Baca Juga: Stop Kekerasan Seksual Di Dunia Pendidikan: Catatan Aktivis Perempuan di Hari HAM

Pembunuhan di luar hukum ini juga terjadi pada 29 kasus yang menewaskan 31 orang yang terjadi di Papua, Sumut, Riau, Sumsel, Aceh, Banten. Polisi juga menyiksa warga masyarakat yang terjadi di 27 kota/ kabupaten dengan 39 korban.

Untuk aksi damai memprotes dinasti Jokowi yang terjadi pada 22-29 Agustus 2024 di 14 kota, polisi juga melakukan kekerasan terhadap 579 masyarakat. Yaitu penangkapan, kekerasan fisik, gas air mata, kekerasan berlapis dan hilang sementara.

“Hasil evaluasi kami, tindakan yang menyalahi kode etik dan penggunaan kekerasan polisi ini terjadi karena mendapatkan pemakluman dari pemerintah. Memang benar ada kericuhan seperti mahasiswa merobohkan gerbang DPR RI di Jakarta. Namun ini tidak seimbang dengan kekerasan yang dilakukan polisi yang terjadi di hampir semua wilayah di Indonesia. Ini menunjukkan bahwa argumen polisi yang menyatakan bahwa kami tidak akan menembakkan gas air mata jika tidak ada yang memulai, itu tidak benar. Terbukti di video-video yang kami lihat, polisi telah melakukan penendangan, gas air mata.”
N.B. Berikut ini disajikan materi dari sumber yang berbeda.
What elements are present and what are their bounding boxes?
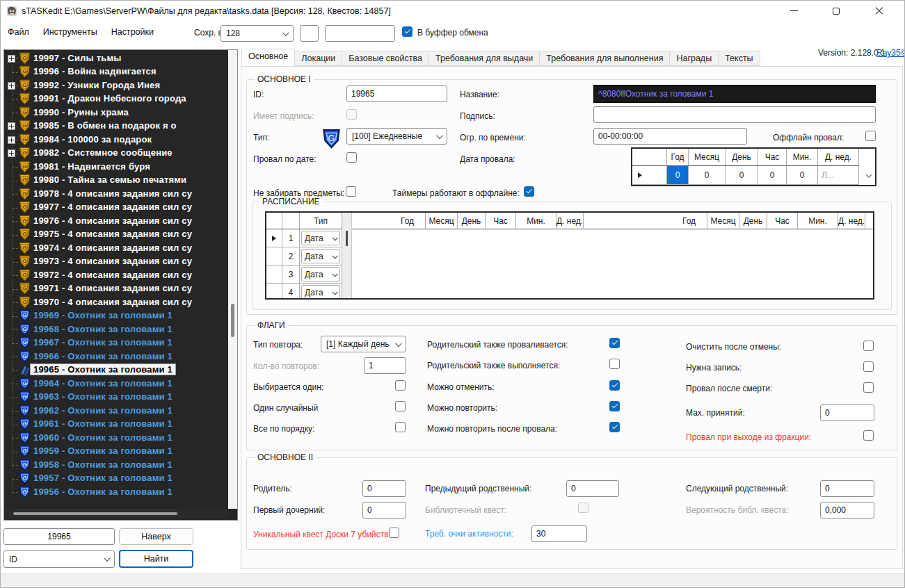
tree-item[interactable]: G 19966 - Охотник за головами 1 <box>4 350 228 364</box>
tree-item[interactable]: G 19990 - Руины храма <box>4 106 228 120</box>
schedule-row[interactable]: 3 Дата <box>266 266 342 284</box>
schedule-row[interactable]: 2 Дата <box>266 247 342 266</box>
can-repeat-checkbox[interactable] <box>609 401 620 411</box>
scroll-top-button[interactable]: Наверх <box>119 528 193 545</box>
tree-item[interactable]: G 19975 - 4 описания задания сил су <box>4 228 228 242</box>
repeat-count-input[interactable]: 1 <box>364 357 406 374</box>
tree-item[interactable]: G 19978 - 4 описания задания сил су <box>4 187 228 201</box>
row-selector[interactable] <box>266 266 282 284</box>
need-record-checkbox[interactable] <box>863 361 874 372</box>
tree-item[interactable]: G 19992 - Узники Города Инея <box>4 79 228 92</box>
grid-cell[interactable]: 0 <box>726 166 758 185</box>
schedule-type-combobox[interactable]: Дата <box>301 249 340 263</box>
tree-item[interactable]: G 19974 - 4 описания задания сил су <box>4 241 228 255</box>
tree-item[interactable]: G 19969 - Охотник за головами 1 <box>4 309 228 323</box>
tree-item[interactable]: G 19981 - Надвигается буря <box>4 160 228 174</box>
clipboard-checkbox[interactable] <box>402 26 413 37</box>
tree-item[interactable]: G 19980 - Тайна за семью печатями <box>4 174 228 188</box>
id-input[interactable]: 19965 <box>346 85 447 102</box>
choose-one-checkbox[interactable] <box>395 380 406 391</box>
expand-plus-icon[interactable] <box>8 122 15 130</box>
expand-plus-icon[interactable] <box>8 55 15 63</box>
tree-item[interactable]: G 19957 - Охотник за головами 1 <box>4 472 228 486</box>
tree-horizontal-scrollbar-thumb[interactable] <box>13 512 177 515</box>
time-limit-input[interactable]: 00-00:00:00 <box>593 128 747 145</box>
tree-item[interactable]: G 19976 - 4 описания задания сил су <box>4 214 228 228</box>
row-selector[interactable] <box>266 247 282 266</box>
menu-item[interactable]: Настройки <box>104 22 161 37</box>
tree-item[interactable]: G 19959 - Охотник за головами 1 <box>4 445 228 459</box>
tree-item[interactable]: G 19956 - Охотник за головами 1 <box>4 485 228 499</box>
tree-item[interactable]: G 19973 - 4 описания задания сил су <box>4 255 228 269</box>
tree-item[interactable]: G 19968 - Охотник за головами 1 <box>4 322 228 336</box>
timers-offline-checkbox[interactable] <box>524 186 534 197</box>
grid-cell[interactable]: 0 <box>689 166 726 185</box>
tree-item[interactable]: G 19971 - 4 описания задания сил су <box>4 282 228 296</box>
search-id-input[interactable]: 19965 <box>3 528 115 545</box>
first-child-input[interactable]: 0 <box>362 502 406 518</box>
grid-cell[interactable]: 0 <box>758 166 787 185</box>
tree-item[interactable]: G 19985 - В обмен на подарок я о <box>4 120 228 133</box>
schedule-type-combobox[interactable]: Дата <box>301 285 340 300</box>
version-suffix-box[interactable] <box>300 25 319 42</box>
tree-horizontal-scrollbar[interactable] <box>5 509 227 518</box>
can-repeat-after-fail-checkbox[interactable] <box>609 422 620 432</box>
parent-fails-checkbox[interactable] <box>609 338 620 348</box>
schedule-row[interactable]: 4 Дата <box>266 284 342 300</box>
clear-after-cancel-checkbox[interactable] <box>863 341 874 351</box>
expand-plus-icon[interactable] <box>8 136 15 144</box>
tree-item[interactable]: G 19996 - Война надвигается <box>4 65 228 79</box>
splitter-thumb[interactable] <box>346 231 348 246</box>
sign-input[interactable] <box>593 106 876 123</box>
expand-plus-icon[interactable] <box>8 149 15 157</box>
tree-item[interactable]: G 19970 - 4 описания задания сил су <box>4 295 228 309</box>
all-in-order-checkbox[interactable] <box>395 422 406 432</box>
grid-cell[interactable]: 0 <box>667 166 689 185</box>
save-version-combobox[interactable]: 128 <box>221 25 294 42</box>
maximize-button[interactable] <box>820 1 852 21</box>
tree-item[interactable]: G 19964 - Охотник за головами 1 <box>4 377 228 391</box>
find-button[interactable]: Найти <box>119 550 193 568</box>
toolbar-text-input[interactable] <box>325 25 395 42</box>
max-accepts-input[interactable]: 0 <box>820 405 874 421</box>
menu-item[interactable]: Инструменты <box>36 22 104 37</box>
grid-row-selector[interactable] <box>632 166 667 185</box>
fail-on-leave-faction-checkbox[interactable] <box>863 430 874 441</box>
row-selector[interactable] <box>266 229 282 247</box>
tree-item[interactable]: G 19991 - Дракон Небесного города <box>4 92 228 106</box>
row-selector[interactable] <box>266 284 282 300</box>
repeat-type-combobox[interactable]: [1] Каждый день <box>321 336 406 352</box>
tree-vertical-scrollbar-thumb[interactable] <box>231 304 234 337</box>
activity-points-input[interactable]: 30 <box>531 525 587 542</box>
type-combobox[interactable]: [100] Ежедневные <box>346 128 447 145</box>
menu-item[interactable]: Файл <box>1 22 36 37</box>
minimize-button[interactable] <box>778 1 810 21</box>
unique-board-checkbox[interactable] <box>389 528 399 538</box>
tab[interactable]: Базовые свойства <box>342 51 429 66</box>
tab[interactable]: Основное <box>241 49 295 66</box>
one-random-checkbox[interactable] <box>395 401 406 411</box>
parent-input[interactable]: 0 <box>362 480 406 497</box>
schedule-type-combobox[interactable]: Дата <box>301 231 340 245</box>
tree-item[interactable]: G 19960 - Охотник за головами 1 <box>4 431 228 445</box>
tab[interactable]: Награды <box>670 51 719 66</box>
grid-cell[interactable]: 0 <box>787 166 818 185</box>
tree-item[interactable]: G 19982 - Системное сообщение <box>4 147 228 161</box>
schedule-row[interactable]: 1 Дата <box>266 229 342 247</box>
next-related-input[interactable]: 0 <box>820 480 874 497</box>
tree-item[interactable]: G 19972 - 4 описания задания сил су <box>4 268 228 282</box>
schedule-type-combobox[interactable]: Дата <box>301 267 340 281</box>
tab[interactable]: Требования для выполнения <box>540 51 670 66</box>
name-input[interactable]: ^8080ffОхотник за головами 1 <box>593 85 876 103</box>
prev-related-input[interactable]: 0 <box>566 480 619 497</box>
tree-item[interactable]: G 19958 - Охотник за головами 1 <box>4 458 228 472</box>
tree-item[interactable]: G 19967 - Охотник за головами 1 <box>4 336 228 350</box>
can-cancel-checkbox[interactable] <box>609 380 620 391</box>
offline-fail-checkbox[interactable] <box>865 131 876 141</box>
tree-item[interactable]: G 19961 - Охотник за головами 1 <box>4 418 228 432</box>
search-field-combobox[interactable]: ID <box>3 550 115 568</box>
tab[interactable]: Требования для выдачи <box>429 51 540 66</box>
expand-plus-icon[interactable] <box>8 82 15 90</box>
schedule-grid[interactable]: Тип 1 Дата 2 <box>265 211 874 300</box>
tree-item[interactable]: G 19984 - 100000 за подарок <box>4 133 228 147</box>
Usman Hamid menyatakan bahwa kekerasan polisi yang berulang adalah lobang kekerasan HAM yang terjadi di Indonesia.

Menambahkan data ini, KontraS juga melihat, bahwa kebebasan sipil warga negara juga menjadi salah satu aspek yang seringkali dilanggar sepanjang tahun ini. Masyarakat yang mempraktikkan hak untuk berekspresi, berkumpul, berserikat dan menyampaikan pendapat berkali-kali mengalami pembubaran paksa dan bentuk-bentuk represi lainnya. 

Baca Juga: Perempuan Bertepuk Sebelah Tangan: Pemerintah Hanya Janji Saja, Kasus HAM Tak Juga Selesai

“Aparat yang seharusnya berperan melindungi dan menjamin hak warga negara justru terkesan permisif dan membiarkan peristiwa-peristiwa tersebut terjadi,” ujar Koordinator KontraS, Dimas Bagus Arya, dalam siaran resmi yang diterima Konde.co (9/12). 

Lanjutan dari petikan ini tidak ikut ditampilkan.